- _MATERIAL TO PROCESS_
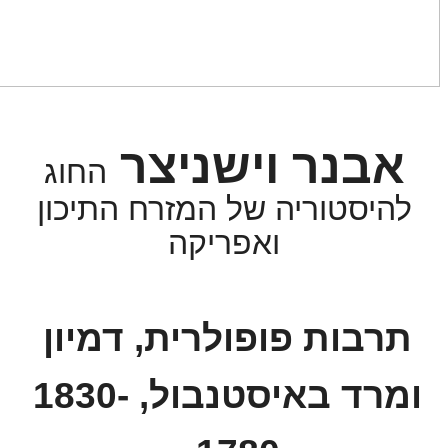
אבנר וישניצר
החוג
להיסטוריה של המזרח התיכון
ואפריקה
תרבות פופולרית, דמיון
ומרד באיסטנבול, 1830-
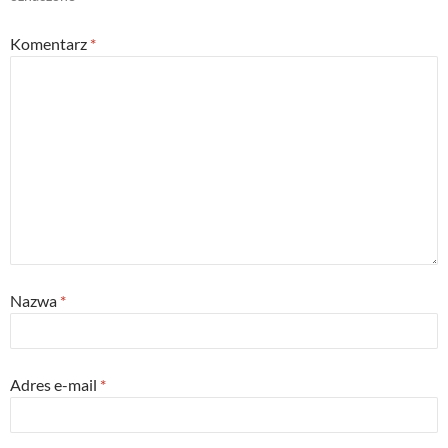
Komentarz
*
Nazwa
*
Adres e-mail
*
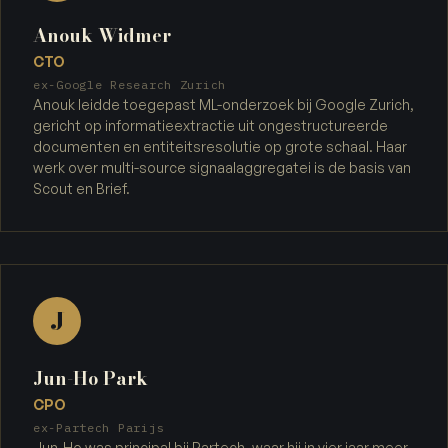
Anouk Widmer
CTO
ex-Google Research Zurich
Anouk leidde toegepast ML-onderzoek bij Google Zurich,
gericht op informatieextractie uit ongestructureerde
documenten en entiteitsresolutie op grote schaal. Haar
werk over multi-source signaalaggregatei is de basis van
Scout en Brief.
J
Jun-Ho Park
CPO
ex-Partech Parijs
Jun-Ho was principal bij Partech, waar hij in vier jaar meer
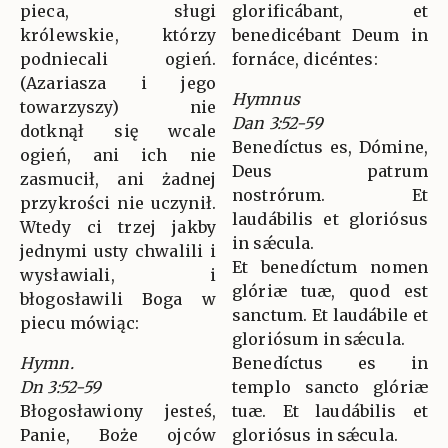
pieca, sługi
glorificábant, et
królewskie, którzy
benedicébant Deum in
podniecali ogień.
fornáce, dicéntes:
(Azariasza i jego
Hymnus
towarzyszy) nie
Dan 3:52-59
dotknął się wcale
Benedíctus es, Dómine,
ogień, ani ich nie
Deus patrum
zasmucił, ani żadnej
nostrórum. Et
przykrości nie uczynił.
laudábilis et gloriósus
Wtedy ci trzej jakby
in sǽcula.
jednymi usty chwalili i
Et benedíctum nomen
wysławiali, i
glóriæ tuæ, quod est
błogosławili Boga w
sanctum. Et laudábile et
piecu mówiąc:
gloriósum in sǽcula.
Hymn.
Benedíctus es in
Dn 3:52-59
templo sancto glóriæ
Błogosławiony jesteś,
tuæ. Et laudábilis et
Panie, Boże ojców
gloriósus in sǽcula.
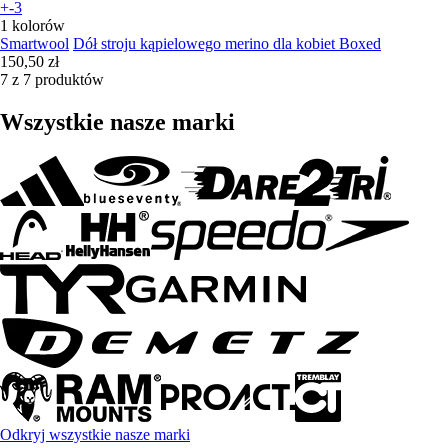
+-3
1 kolorów
Smartwool
Dół stroju kąpielowego merino dla kobiet Boxed
150,50 zł
7 z 7 produktów
Wszystkie nasze marki
Odkryj wszystkie nasze marki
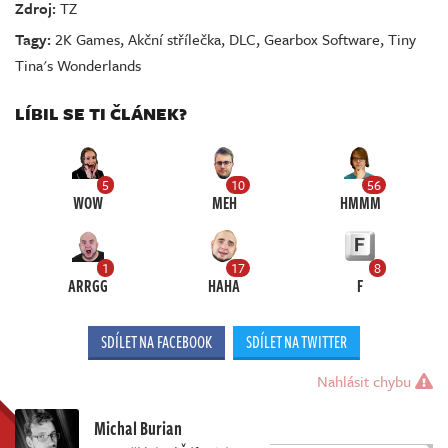
Zdroj:
TZ
Tagy:
2K Games
,
Akční střílečka
,
DLC
,
Gearbox Software
,
Tiny
Tina's Wonderlands
LÍBIL SE TI ČLÁNEK?
5
10
56
WOW
MEH
HMMM
1
17
8
ARRGG
HAHA
F
SDÍLET NA FACEBOOK
SDÍLET NA TWITTER
Nahlásit chybu
Michal Burian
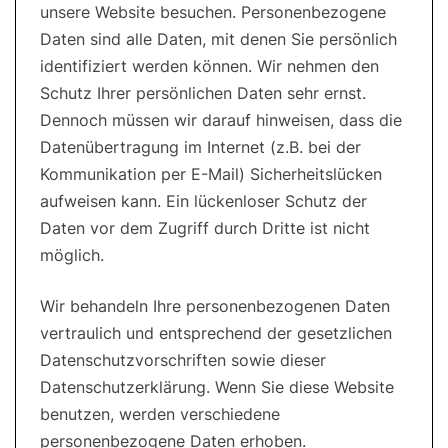
unsere Website besuchen. Personenbezogene
Daten sind alle Daten, mit denen Sie persönlich
identifiziert werden können. Wir nehmen den
Schutz Ihrer persönlichen Daten sehr ernst.
Dennoch müssen wir darauf hinweisen, dass die
Datenübertragung im Internet (z.B. bei der
Kommunikation per E-Mail) Sicherheitslücken
aufweisen kann. Ein lückenloser Schutz der
Daten vor dem Zugriff durch Dritte ist nicht
möglich.
Wir behandeln Ihre personenbezogenen Daten
vertraulich und entsprechend der gesetzlichen
Datenschutzvorschriften sowie dieser
Datenschutzerklärung. Wenn Sie diese Website
benutzen, werden verschiedene
personenbezogene Daten erhoben.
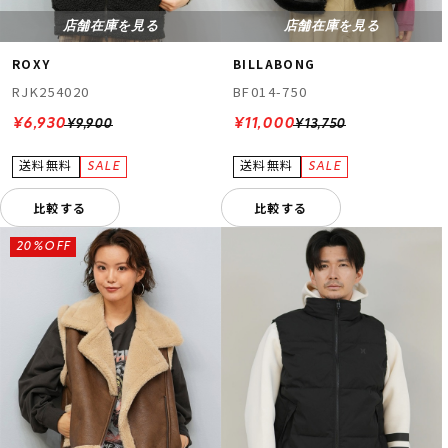
店舗在庫を見る
店舗在庫を見る
ROXY
BILLABONG
RJK254020
BF014-750
¥6,930
¥11,000
¥9,900
¥13,750
比較する
比較する
20%OFF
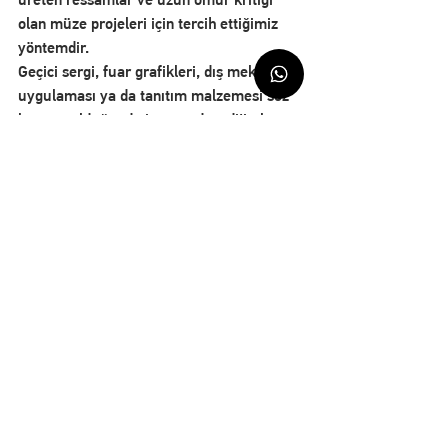
olan müze projeleri için tercih ettiğimiz 
yöntemdir.
Geçici sergi, fuar grafikleri, dış mekân 
uygulaması ya da tanıtım malzemesi söz 
konusu olduğunda ise standart dijital ya 
da latex baskıyla en doğru çözüme 
yönlendiririz.
DIFOART'ta C-Print
DIFOART atölyesi, İstanbul'da hem C-
print hem pigment baskı altyapısını bir 
arada tutan ender atölyelerden biridir. 
Bunu bilinçli bir tercih olarak yaparız: 
aynı eser iki teknikle de denenebilsin, 
sanatçı yan yana koyup karar verebilsin 
diye.
C-print üretiminde Fujifilm Crystal 
Archive ve benzeri profesyonel fotoğraf 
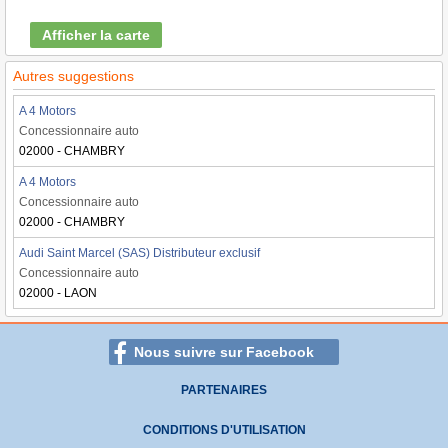
Afficher la carte
Autres suggestions
A 4 Motors
Concessionnaire auto
02000 - CHAMBRY
A 4 Motors
Concessionnaire auto
02000 - CHAMBRY
Audi Saint Marcel (SAS) Distributeur exclusif
Concessionnaire auto
02000 - LAON
Nous suivre sur Facebook
PARTENAIRES
CONDITIONS D'UTILISATION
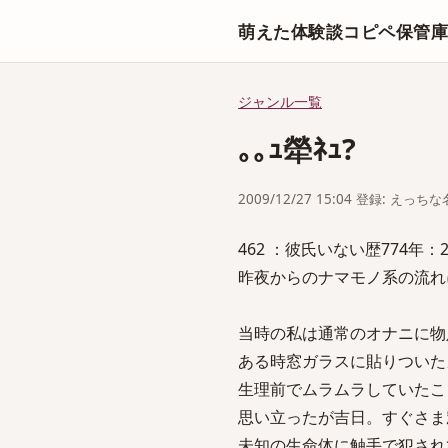
萌えた体験談コピペ保管
ジャンル一覧
｡｡ｭ犖ﾈｭ?
2009/12/27 15:04 登録: えっ
462 ：彼氏いない歴774年：2009/0
昨夜からのナマモノ系の流れ
当時の私は通常のオナニに物
ある時窓ガラスに貼りついた
生理前でムラムラしていたこ
思い立ったが吉日。すぐさま
未知の生命体に触手で犯され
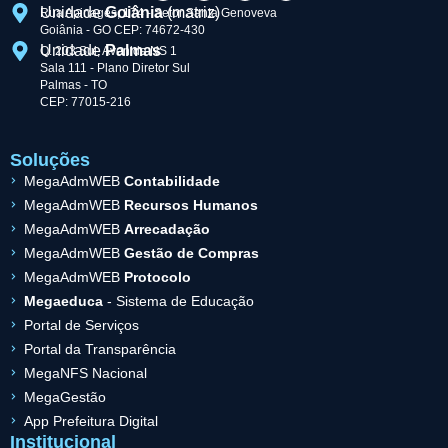
Unidade
Goiânia
(matriz)
Rua Apinagés, 174 - Setor Santa Genoveva
Goiânia - GO CEP: 74672-430
Unidade
Palmas
Q. 203 Sul, Avenida NS 1
Sala 111 - Plano Diretor Sul
Palmas - TO
CEP: 77015-216
Soluções
MegaAdmWEB
Contabilidade
MegaAdmWEB
Recursos Humanos
MegaAdmWEB
Arrecadação
MegaAdmWEB
Gestão de Compras
MegaAdmWEB
Protocolo
Megaeduca
- Sistema de Educação
Portal de Serviços
Portal da Transparência
MegaNFS Nacional
MegaGestão
App Prefeitura Digital
Institucional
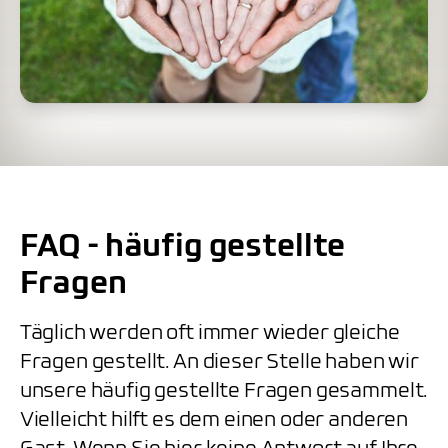
FAQ - häufig gestellte
Fragen
Täglich werden oft immer wieder gleiche
Fragen gestellt. An dieser Stelle haben wir
unsere häufig gestellte Fragen gesammelt.
Vielleicht hilft es dem einen oder anderen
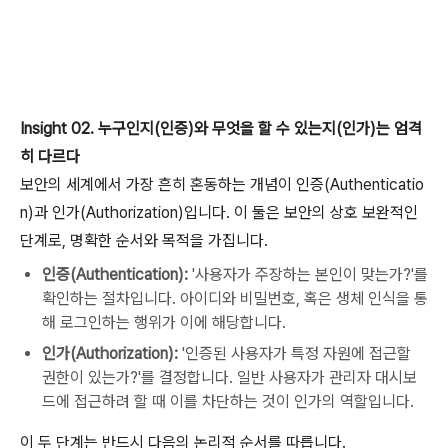
Insight 02. 누구인지(인증)와 무엇을 할 수 있는지(인가)는 엄격
히 다르다
보안의 세계에서 가장 흔히 혼동하는 개념이 인증(Authenticatio
n)과 인가(Authorization)입니다. 이 둘은 보안의 상호 보완적인
단계로, 명확한 순서와 목적을 가집니다.
인증(Authentication):
'사용자가 주장하는 본인이 맞는가?'를
확인하는 절차입니다. 아이디와 비밀번호, 혹은 생체 인식을 통
해 로그인하는 행위가 이에 해당합니다.
인가(Authorization):
'인증된 사용자가 특정 자원에 접근할
권한이 있는가?'를 결정합니다. 일반 사용자가 관리자 대시보
드에 접근하려 할 때 이를 차단하는 것이 인가의 역할입니다.
이 두 단계는 반드시 다음의 논리적 순서를 따릅니다.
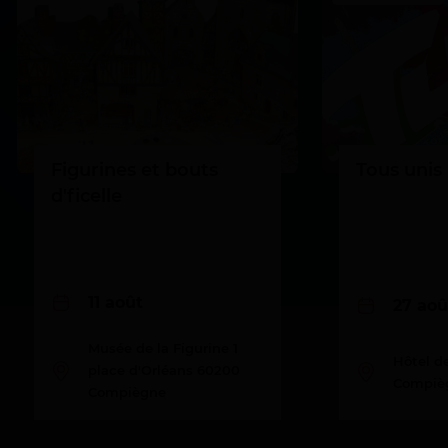
Figurines et bouts
Tous unis 
d'ficelle
11 août
27 aoû
Musée de la Figurine 1
Hôtel de
place d'Orléans 60200
Compiè
Compiègne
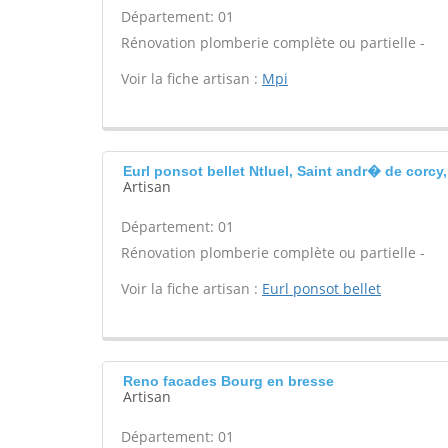
Département: 01
Rénovation plomberie complète ou partielle -
Voir la fiche artisan :
Mpi
Eurl ponsot bellet Ntluel, Saint andr� de corcy
Artisan
Département: 01
Rénovation plomberie complète ou partielle -
Voir la fiche artisan :
Eurl ponsot bellet
Reno facades Bourg en bresse
Artisan
Département: 01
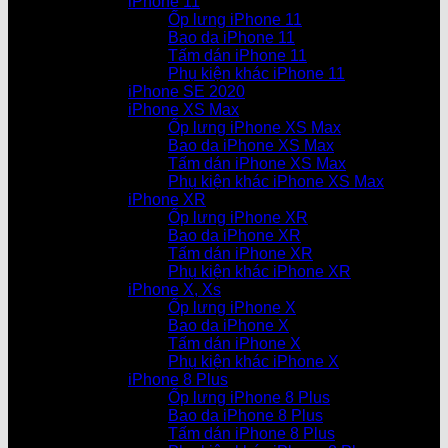
iPhone 11
Ốp lưng iPhone 11
Bao da iPhone 11
Tấm dán iPhone 11
Phụ kiện khác iPhone 11
iPhone SE 2020
iPhone XS Max
Ốp lưng iPhone XS Max
Bao da iPhone XS Max
Tấm dán iPhone XS Max
Phụ kiện khác iPhone XS Max
iPhone XR
Ốp lưng iPhone XR
Bao da iPhone XR
Tấm dán iPhone XR
Phụ kiện khác iPhone XR
iPhone X, Xs
Ốp lưng iPhone X
Bao da iPhone X
Tấm dán iPhone X
Phụ kiện khác iPhone X
iPhone 8 Plus
Ốp lưng iPhone 8 Plus
Bao da iPhone 8 Plus
Tấm dán iPhone 8 Plus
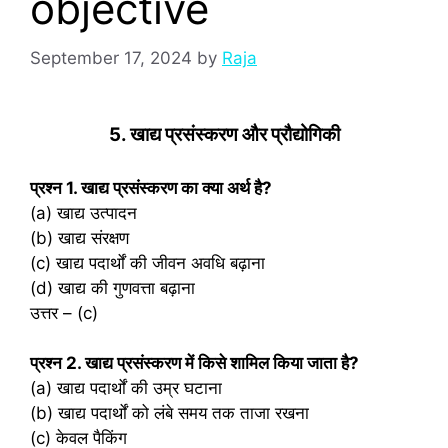
objective
September 17, 2024
by
Raja
5. खाद्य प्रसंस्करण और प्रौद्योगिकी
प्रश्‍न 1. खाद्य प्रसंस्करण का क्या अर्थ है?
(a) खाद्य उत्पादन
(b) खाद्य संरक्षण
(c) खाद्य पदार्थों की जीवन अवधि बढ़ाना
(d) खाद्य की गुणवत्ता बढ़ाना
उत्तर – (c)
प्रश्‍न 2. खाद्य प्रसंस्करण में किसे शामिल किया जाता है?
(a) खाद्य पदार्थों की उम्र घटाना
(b) खाद्य पदार्थों को लंबे समय तक ताजा रखना
(c) केवल पैकिंग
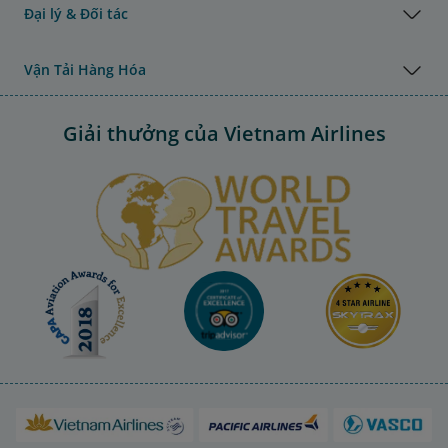
Đại lý & Đối tác
Vận Tải Hàng Hóa
Giải thưởng của Vietnam Airlines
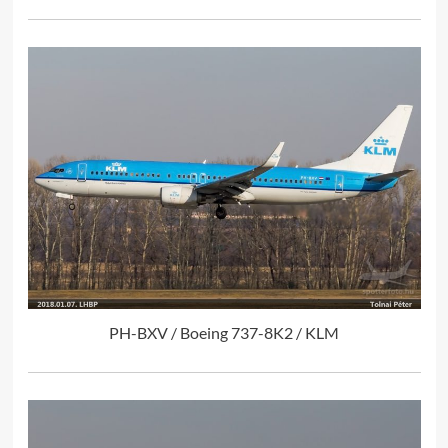
PH-BXV / Boeing 737-8K2 / KLM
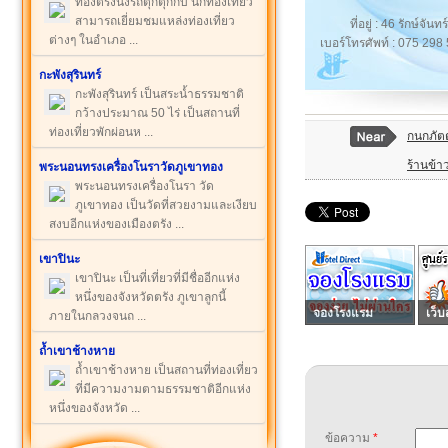
ท่องตรังนั่งรถตุ๊กตุ๊กกบ นักท่องเที่ยว
สามารถเยี่ยมชมแหล่งท่องเที่ยว
ที่อยู่ : 46 รักษ์จัน
ต่างๆ ในอำเภอ ...
เบอร์โทรศัพท์ : 075 298
กะพังสุรินทร์
กะพังสุรินทร์ เป็นสระน้ำธรรมชาติ
กว้างประมาณ 50 ไร่ เป็นสถานที่
ท่องเที่ยวพักผ่อนห ...
กนกภัต
ร้านข้าว
พระนอนทรงเครื่องโนราวัดภูเขาทอง
พระนอนทรงเครื่องโนรา วัด
ภูเขาทอง เป็นวัดที่สวยงามและเงียบ
สงบอีกแห่งของเมืองตรัง ...
เขาปินะ
เขาปินะ เป็นที่เที่ยวที่มีชื่ออีกแห่ง
หนึ่งของจังหวัดตรัง ภูเขาลูกนี้
จองโรงแรม
เว็บ
ภายในกลวงจนถ ...
ถ้ำเขาช้างหาย
ถ้ำเขาช้างหาย เป็นสถานที่ท่องเที่ยว
ที่มีความงามตามธรรมชาติอีกแห่ง
หนึ่งของจังหวัด ...
ข้อความ
*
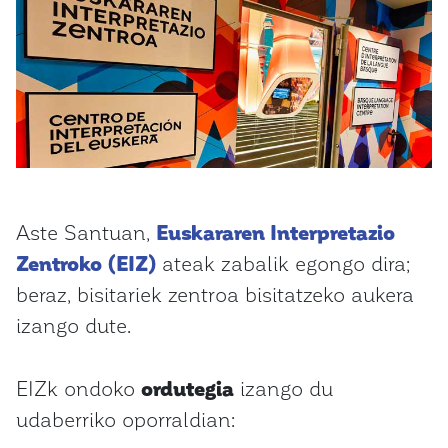
Aste Santuan,
Euskararen Interpretazio
Zentroko (EIZ)
ateak zabalik egongo dira;
beraz, bisitariek zentroa bisitatzeko aukera
izango dute.
EIZk ondoko
ordutegia
izango du
udaberriko oporraldian:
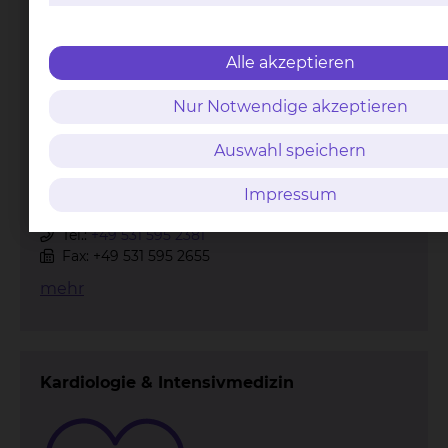
Nephrologie & Blutreinigung
Alle akzeptieren
Nur Notwendige akzeptieren
Auswahl speichern
Impressum
Fichtengrund 1, 38126 Braunschweig
Tel.:
+49 531 595 2381
Fax: +49 531 595 2655
mehr
Kardiologie & Intensivmedizin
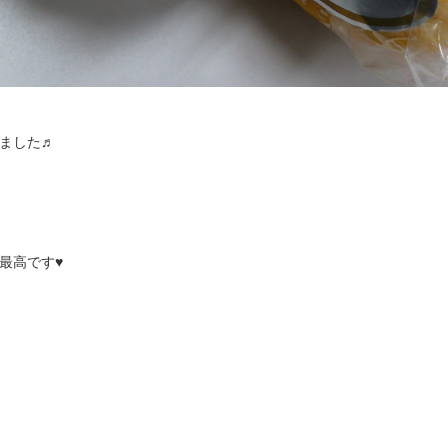
ました♬
最高です♥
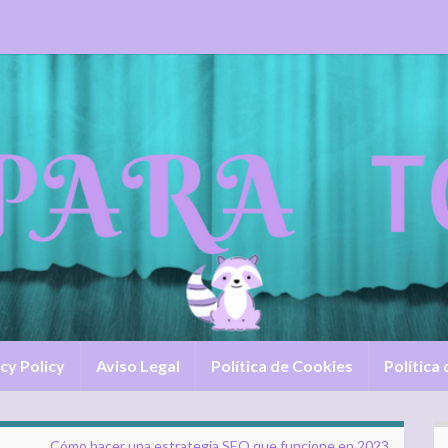
cy Policy
Aviso Legal
Política de Cookies
Política
Cómo hacer una estrategia SEO que funcione en 2023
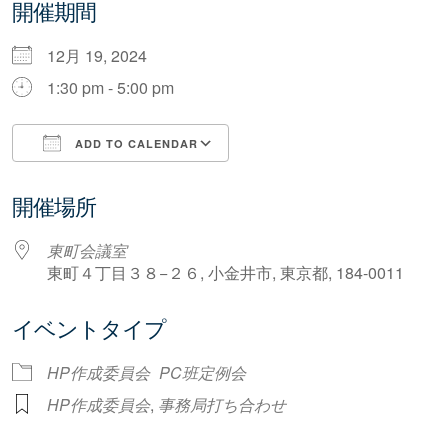
開催期間
12月 19, 2024
1:30 pm - 5:00 pm
ADD TO CALENDAR
Download ICS
Google Calendar
開催場所
東町会議室
東町４丁目３８−２６, 小金井市, 東京都, 184-0011
イベントタイプ
HP作成委員会
PC班定例会
HP作成委員会
,
事務局打ち合わせ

- _ASSIGNMENT_
What is wanted is an exact copy of the lines above from the one containing "Phụ kiện khác iPhone XR" through the one containing "ท่องเที่ยวพักผ่อนห ...", with no pictures in it.

- _TASK OUTPUT_
Phụ kiện khác iPhone XR
iPhone X, Xs
Ốp lưng iPhone X
Bao da iPhone X
Tấm dán iPhone X
Phụ kiện khác iPhone X
iPhone 8 Plus
Ốp lưng iPhone 8 Plus
Bao da iPhone 8 Plus
Tấm dán iPhone 8 Plus
objective
September 17, 2024
by
Raja
5. खाद्य प्रसंस्करण और प्रौद्योगिकी
प्रश्‍न 1. खाद्य प्रसंस्करण का क्या अर्थ है?
(a) खाद्य उत्पादन
(b) खाद्य संरक्षण
(c) खाद्य पदार्थों की जीवन अवधि बढ़ाना
(d) खाद्य की गुणवत्ता बढ़ाना
उत्तर – (c)
प्रश्‍न 2. खाद्य प्रसंस्करण में किसे शामिल किया जाता है?
(a) खाद्य पदार्थों की उम्र घटाना
(b) खाद्य पदार्थों को लंबे समय तक ताजा रखना
(c) केवल पैकिंग
Đại lý & Đối tác
Vận Tải Hàng Hóa
Giải thưởng của Vietnam Airlines
PH-BXV / Boeing 737-8K2 / KLM
ท่องตรังนั่งรถตุ๊กตุ๊กกบ นักท่องเที่ยว
สามารถเยี่ยมชมแหล่งท่องเที่ยว
ที่อยู่ : 46 รักษ์จัน
ต่างๆ ในอำเภอ ...
เบอร์โทรศัพท์ : 075 298
กะพังสุรินทร์
กะพังสุรินทร์ เป็นสระน้ำธรรมชาติ
กว้างประมาณ 50 ไร่ เป็นสถานที่
ท่องเที่ยวพักผ่อนห ...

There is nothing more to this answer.